Disclosed by the WMware owned Spring on March 31, the company has already deployed a hotfix to address the Spring4Shell flaw. The RCE vulnerability (CVE-2022-22965) could be exploited by threat actors by “sending specially crafted queries to servers running the Spring Core framework.”

Spring is a popular open-source framework that is used to develop enterprise-grade Java applications. Microsoft notes that the CVE-2022-22965 vulnerability has received a CVSS score of 9.8, and it affects JDK 9 or higher.

“In Java Development Kit (JDK) version 9.0 or later, a remote attacker can obtain an AccessLogValve object through the framework’s parameter binding feature and use malicious field values to trigger the pipeline mechanism and write to a file in an arbitrary path, if certain conditions are met,” the Microsoft Defender threat intelligence team explained.

Microsoft Publishes Advisory About New Spring4Shell Cyberattacks

Microsoft warns that some additional requirements for exploitation include:

  • The application runs on Apache Tomcat
  • The application is packaged as a traditional Java web archive (WAR) and deployed in a standalone Tomcat instance.
  • The high-severity flaw impacts Spring Framework versions 5.3.0 to 5.3.17, 5.2.0 to 5.2.19, and older versions.

Spring4Shell: Discovery and mitigations

The company has provided a couple of hunting queries to help Microsoft Sentinel & Microsoft 365 Defender customers track the SpringShell exploitation activity in their organizations.

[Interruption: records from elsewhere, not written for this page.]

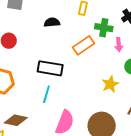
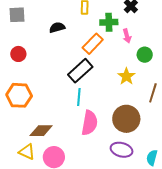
black rectangle: (50, 68) -> (80, 71), moved, turned -40
cyan line: (46, 94) -> (79, 97), moved

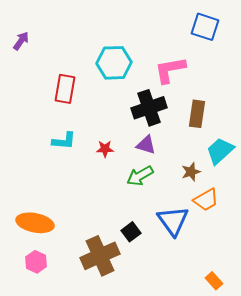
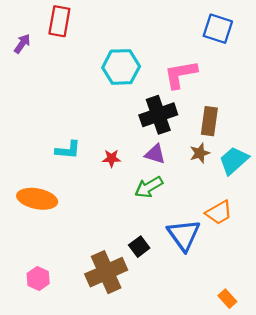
red rectangle: (65, 89) -> (59, 21), moved
brown star: (191, 172) -> (200, 153), moved
orange ellipse: (35, 223) -> (37, 199), moved

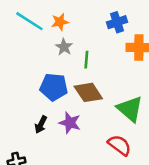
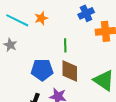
gray star: (64, 47) -> (10, 45), moved
brown diamond: (88, 92) -> (70, 71), turned 40

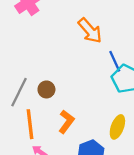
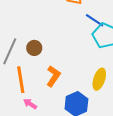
blue line: (115, 61) -> (95, 20), turned -30

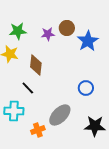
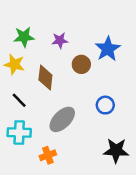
brown circle: (67, 28) -> (81, 64), moved
black line: (28, 88) -> (19, 100), moved
gray ellipse: (60, 115) -> (62, 119), moved

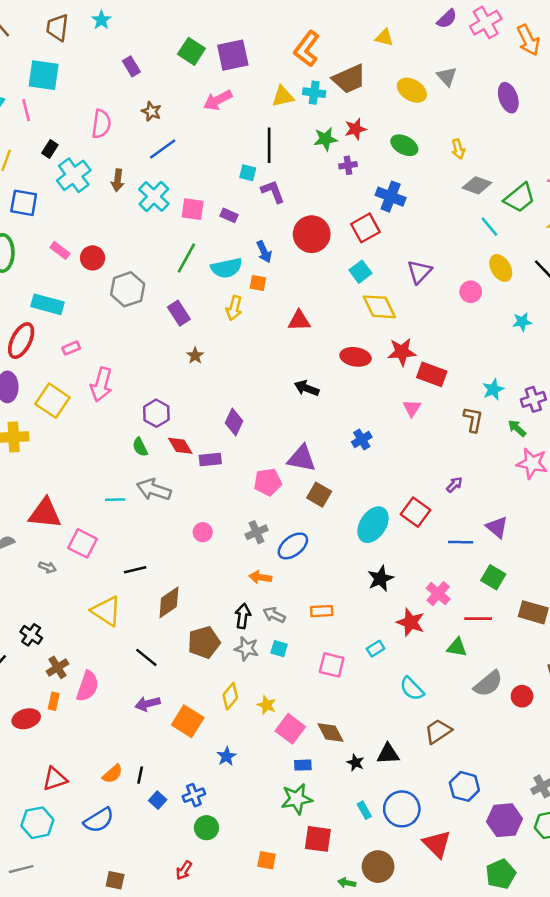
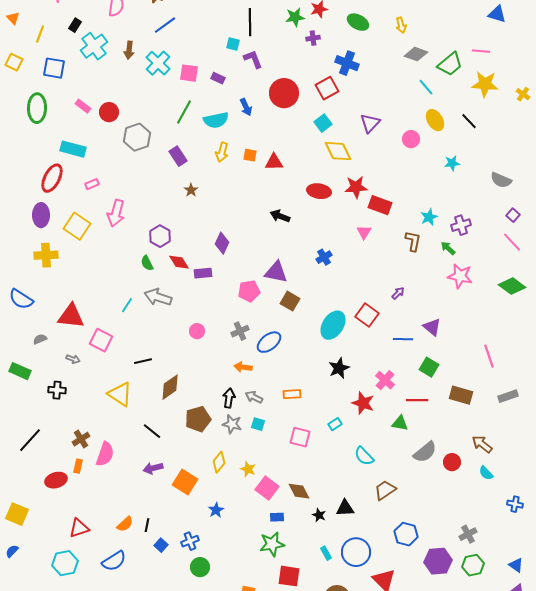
orange square: (258, 283) -> (250, 155), moved
cyan line: (115, 500) -> (127, 305), turned -56
black cross: (31, 635) -> (57, 390), moved, turned -30

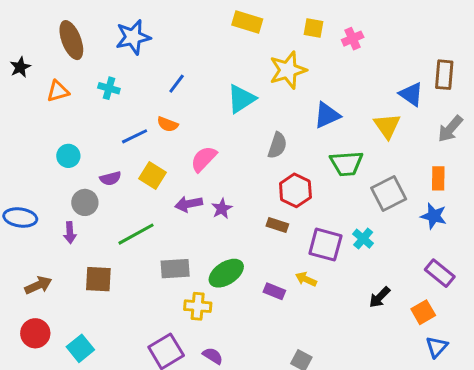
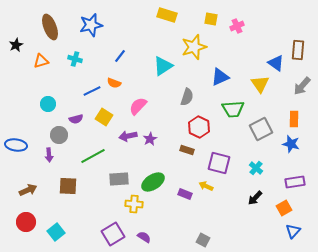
cyan cross: (363, 239) -> (256, 168), moved
purple rectangle: (440, 273) -> (295, 182), turned -48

Moreover, enterprise admins can use the following nonmalicious command to locate all vulnerable devices: curl host:port/path?class.module.classLoader.URLs%5B0%5D=0

The resolution suggested by Microsoft is to ensure that Spring Framework 5.3.18 and 5.2.20 or later is installed on devices impacted by Spring4Shell.

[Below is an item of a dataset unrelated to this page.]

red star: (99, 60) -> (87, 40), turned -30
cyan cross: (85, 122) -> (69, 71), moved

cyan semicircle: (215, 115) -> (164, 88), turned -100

This announcement comes just days after the US Cybersecurity and Infrastructure Security Agency (CISA) added the Spring4Shell bug to its catalog of known exploited vulnerabilities. CISA also advised all US organizations to patch the security flaw as soon as possible. Security teams interested in investigating the Spring4Shell flaw can check out this explainer post on GitHub.